▶ [Provided entries]
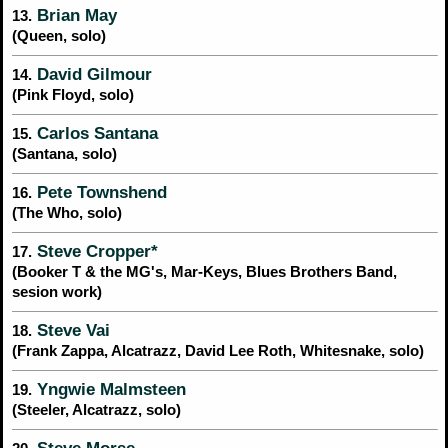
Brian May
13.
(Queen, solo)
David Gilmour
14.
(Pink Floyd, solo)
Carlos Santana
15.
(Santana, solo)
Pete Townshend
16.
(The Who, solo)
Steve Cropper*
17.
(Booker T & the MG's, Mar-Keys, Blues Brothers Band,
sesion work)
Steve Vai
18.
(Frank Zappa, Alcatrazz, David Lee Roth, Whitesnake, solo)
Yngwie Malmsteen
19.
(Steeler, Alcatrazz, solo)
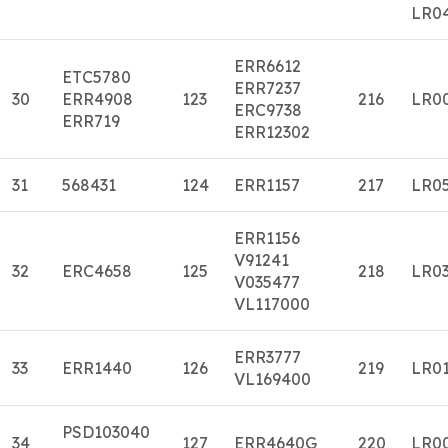
LR0
ERR6612
ETC5780
ERR7237
30
ERR4908
123
216
LR0
ERC9738
ERR719
ERR12302
31
568431
124
ERR1157
217
LR0
ERR1156
V91241
32
ERC4658
125
218
LR0
V035477
VL117000
ERR3777
33
ERR1440
126
219
LR0
VL169400
PSD103040
34
127
ERR4640G
220
LR0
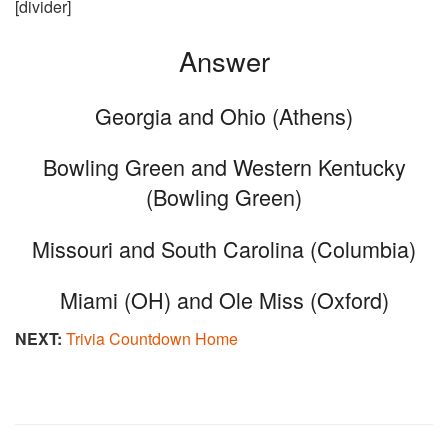
[divider]
Answer
Georgia and Ohio (Athens)
Bowling Green and Western Kentucky
(Bowling Green)
Missouri and South Carolina (Columbia)
Miami (OH) and Ole Miss (Oxford)
NEXT:
Trivia Countdown Home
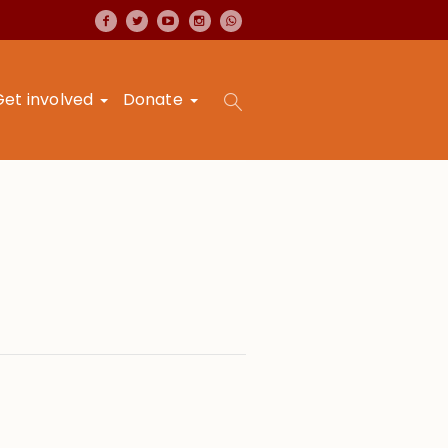
Get involved
Donate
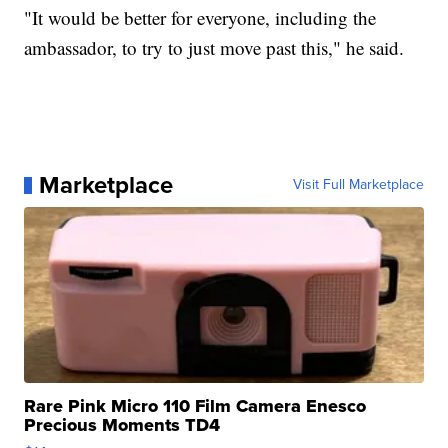
"It would be better for everyone, including the
ambassador, to try to just move past this," he said.
Marketplace
Visit Full Marketplace
Rare Pink Micro 110 Film Camera Enesco
Precious Moments TD4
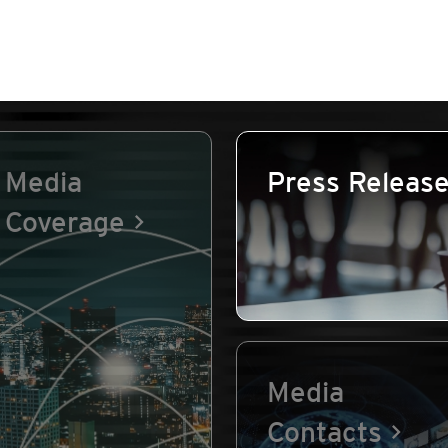
Media
Press Releas
Coverage
Media
Contacts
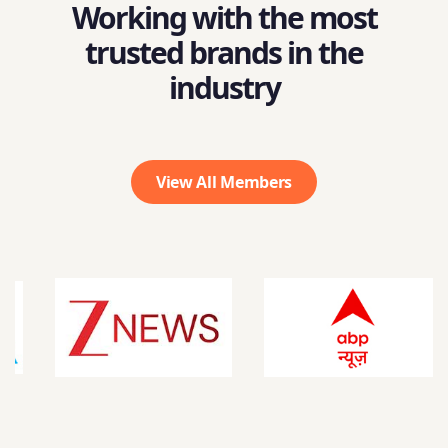
Working with the most
trusted brands in the
industry
View All Members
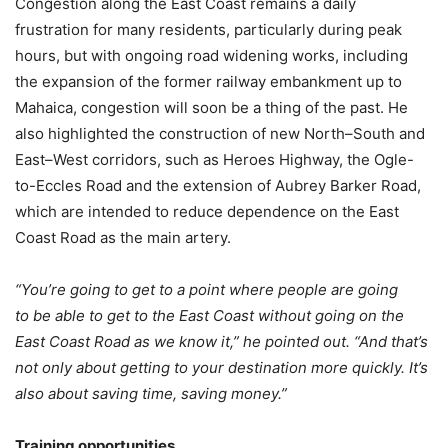
Congestion along the East Coast remains a daily
frustration for many residents, particularly during peak
hours, but with ongoing road widening works, including
the expansion of the former railway embankment up to
Mahaica, congestion will soon be a thing of the past. He
also highlighted the construction of new North–South and
East–West corridors, such as Heroes Highway, the Ogle-
to-Eccles Road and the extension of Aubrey Barker Road,
which are intended to reduce dependence on the East
Coast Road as the main artery.
“You’re going to get to a point where people are going
to be able to get to the East Coast without going on the
East Coast Road as we know it,”
he pointed out. “And that’s
not only about getting to your destination more quickly. It’s
also about saving time, saving money.”
Training opportunities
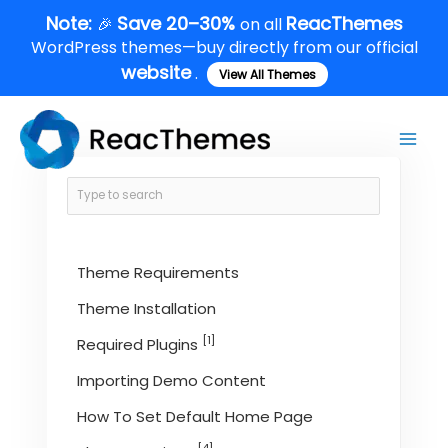
Skip
Note:
Save 20–30%
ReacThemes
🎉
on all
to
WordPress themes—buy directly from our official
content
website
.
View All Themes
Main
Men
Theme Requirements
Theme Installation
[1]
Required Plugins
Importing Demo Content
How To Set Default Home Page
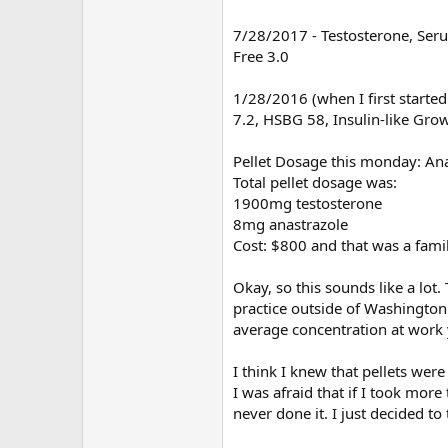
7/28/2017 - Testosterone, Serum
Free 3.0
1/28/2016 (when I first started
7.2, HSBG 58, Insulin-like Gro
Pellet Dosage this monday: An
Total pellet dosage was:
1900mg testosterone
8mg anastrazole
Cost: $800 and that was a famil
Okay, so this sounds like a lot
practice outside of Washington D
average concentration at work y
I think I knew that pellets were
I was afraid that if I took more
never done it. I just decided to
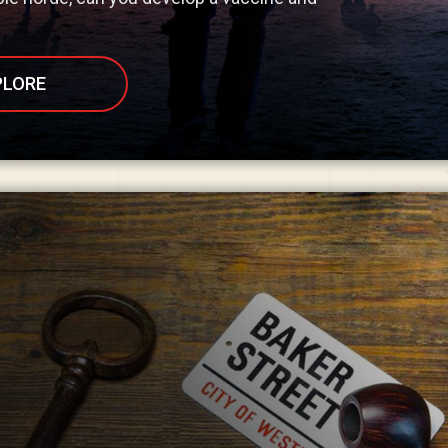
PLORE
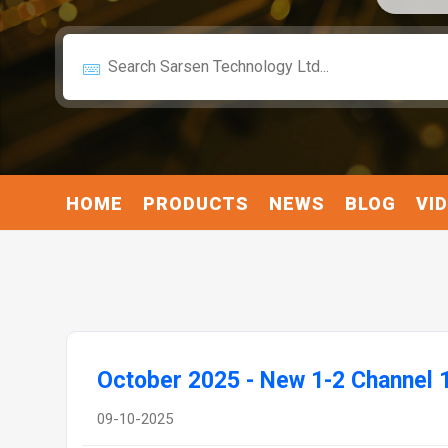
HOME
PRODUCTS
NEWS
BLOG
VI
October 2025 - New 1-2 Channel 
09-10-2025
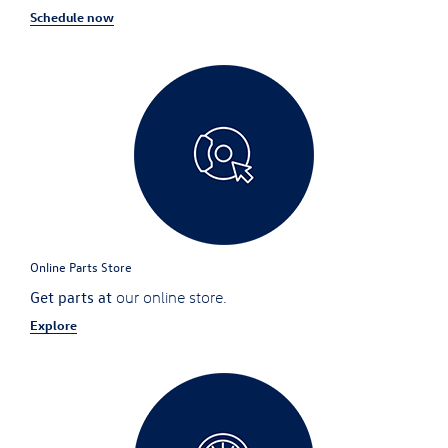
Schedule now
Online Parts Store
Get parts at
our online store.
Explore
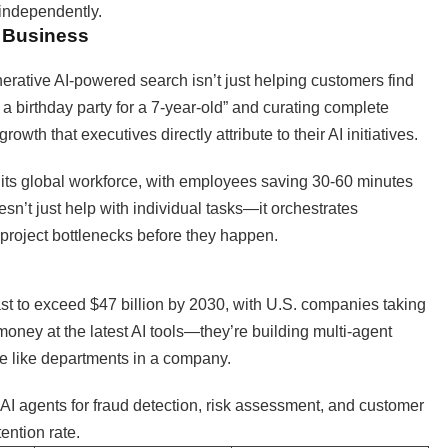
 independently.
n Business
nerative AI-powered search isn’t just helping customers find
a birthday party for a 7-year-old” and curating complete
th that executives directly attribute to their AI initiatives.
its global workforce, with employees saving 30-60 minutes
esn’t just help with individual tasks—it orchestrates
project bottlenecks before they happen.
st to exceed $47 billion by 2030, with U.S. companies taking
money at the latest AI tools—they’re building multi-agent
e like departments in a company.
I agents for fraud detection, risk assessment, and customer
ention rate.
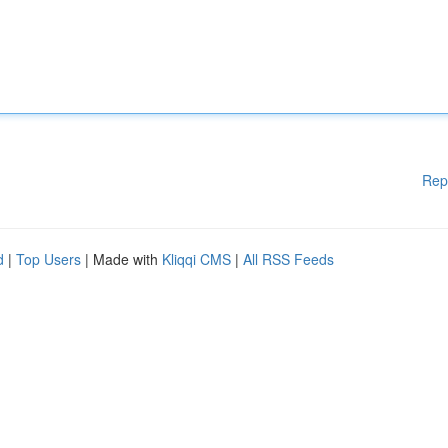
Rep
d
|
Top Users
| Made with
Kliqqi CMS
|
All RSS Feeds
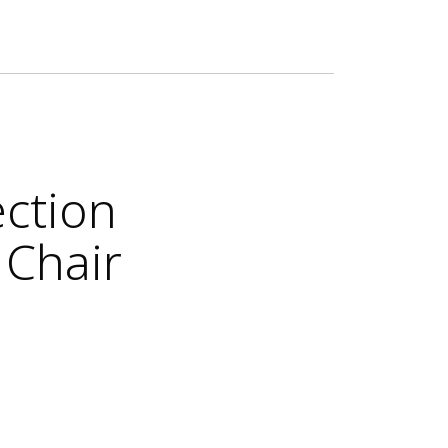
ection
 Chair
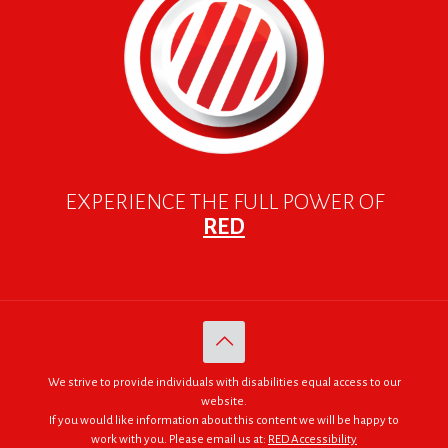
EXPERIENCE THE FULL POWER OF
RED
We strive to provide individuals with disabilities equal access to our
website.
If you would like information about this content we will be happy to
work with you. Please email us at:
RED Accessibility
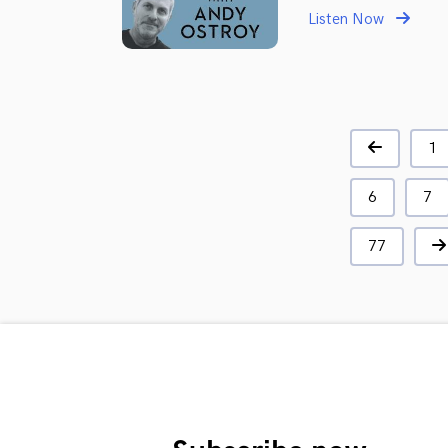
Listen Now
1
6
7
77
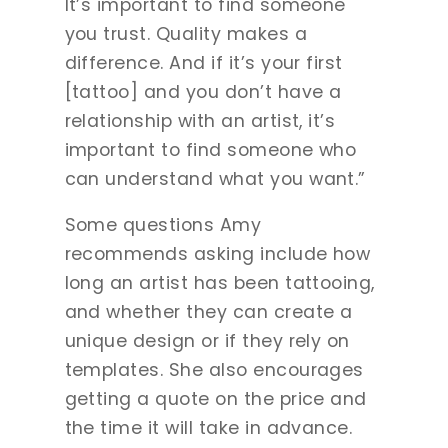
It’s important to find someone
you trust. Quality makes a
difference. And if it’s your first
[tattoo] and you don’t have a
relationship with an artist, it’s
important to find someone who
can understand what you want.”
Some questions Amy
recommends asking include how
long an artist has been tattooing,
and whether they can create a
unique design or if they rely on
templates. She also encourages
getting a quote on the price and
the time it will take in advance.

▶ [Work request] What you return must match the entries above exactly, apart from the pictures, which are left out.

▶ [Result of the exercise]
Brian May
13.
(Queen, solo)
David Gilmour
14.
(Pink Floyd, solo)
Carlos Santana
15.
(Santana, solo)
Pete Townshend
16.
(The Who, solo)
Steve Cropper*
17.
(Booker T & the MG's, Mar-Keys, Blues Brothers Band,
sesion work)
Steve Vai
18.
(Frank Zappa, Alcatrazz, David Lee Roth, Whitesnake, solo)
Yngwie Malmsteen
19.
(Steeler, Alcatrazz, solo)
LR0
ERR6612
ETC5780
ERR7237
30
ERR4908
123
216
LR0
ERC9738
ERR719
ERR12302
31
568431
124
ERR1157
217
LR0
ERR1156
V91241
32
ERC4658
125
218
LR0
V035477
VL117000
ERR3777
33
ERR1440
126
219
LR0
VL169400
PSD103040
34
127
ERR4640G
220
LR0
[divider]
Answer
Georgia and Ohio (Athens)
Bowling Green and Western Kentucky
(Bowling Green)
Missouri and South Carolina (Columbia)
Miami (OH) and Ole Miss (Oxford)
NEXT:
Trivia Countdown Home
Get involved
Donate
"It would be better for everyone, including the
ambassador, to try to just move past this," he said.
Marketplace
Visit Full Marketplace
Rare Pink Micro 110 Film Camera Enesco
Precious Moments TD4
Media
Press Releas
Coverage
Media
Contacts
Working with the most
trusted brands in the
industry
View All Members
Congestion along the East Coast remains a daily
frustration for many residents, particularly during peak
hours, but with ongoing road widening works, including
the expansion of the former railway embankment up to
Mahaica, congestion will soon be a thing of the past. He
also highlighted the construction of new North–South and
East–West corridors, such as Heroes Highway, the Ogle-
to-Eccles Road and the extension of Aubrey Barker Road,
which are intended to reduce dependence on the East
Coast Road as the main artery.
“You’re going to get to a point where people are going
to be able to get to the East Coast without going on the
East Coast Road as we know it,”
he pointed out. “And that’s
not only about getting to your destination more quickly. It’s
also about saving time, saving money.”
Training opportunities
Skip
Note:
Save 20–30%
ReacThemes
🎉
on all
to
WordPress themes—buy directly from our official
content
website
.
View All Themes
Main
Men
Theme Requirements
Theme Installation
[1]
Required Plugins
Importing Demo Content
How To Set Default Home Page
7/28/2017 - Testosterone, Serum
Free 3.0
1/28/2016 (when I first started
7.2, HSBG 58, Insulin-like Gro
Pellet Dosage this monday: An
Total pellet dosage was:
1900mg testosterone
8mg anastrazole
Cost: $800 and that was a famil
Okay, so this sounds like a lot
practice outside of Washington D
average concentration at work y
I think I knew that pellets were
I was afraid that if I took more
never done it. I just decided to
PLORE
HOME
PRODUCTS
NEWS
BLOG
VI
October 2025 - New 1-2 Channel 
09-10-2025
Schedule now
Online Parts Store
Get parts at
our online store.
Explore
 independently.
n Business
nerative AI-powered search isn’t just helping customers find
a birthday party for a 7-year-old” and curating complete
th that executives directly attribute to their AI initiatives.
its global workforce, with employees saving 30-60 minutes
esn’t just help with individual tasks—it orchestrates
project bottlenecks before they happen.
st to exceed $47 billion by 2030, with U.S. companies taking
money at the latest AI tools—they’re building multi-agent
e like departments in a company.
I agents for fraud detection, risk assessment, and customer
ention rate.
Rep
d
|
Top Users
| Made with
Kliqqi CMS
|
All RSS Feeds
ection
 Chair
EXPERIENCE THE FULL POWER OF
RED
We strive to provide individuals with disabilities equal access to our
website.
If you would like information about this content we will be happy to
work with you. Please email us at:
RED Accessibility
Listen Now
1
6
7
77
It’s important to find someone
you trust. Quality makes a
difference. And if it’s your first
[tattoo] and you don’t have a
relationship with an artist, it’s
important to find someone who
can understand what you want.”
Some questions Amy
recommends asking include how
long an artist has been tattooing,
and whether they can create a
unique design or if they rely on
templates. She also encourages
getting a quote on the price and
the time it will take in advance.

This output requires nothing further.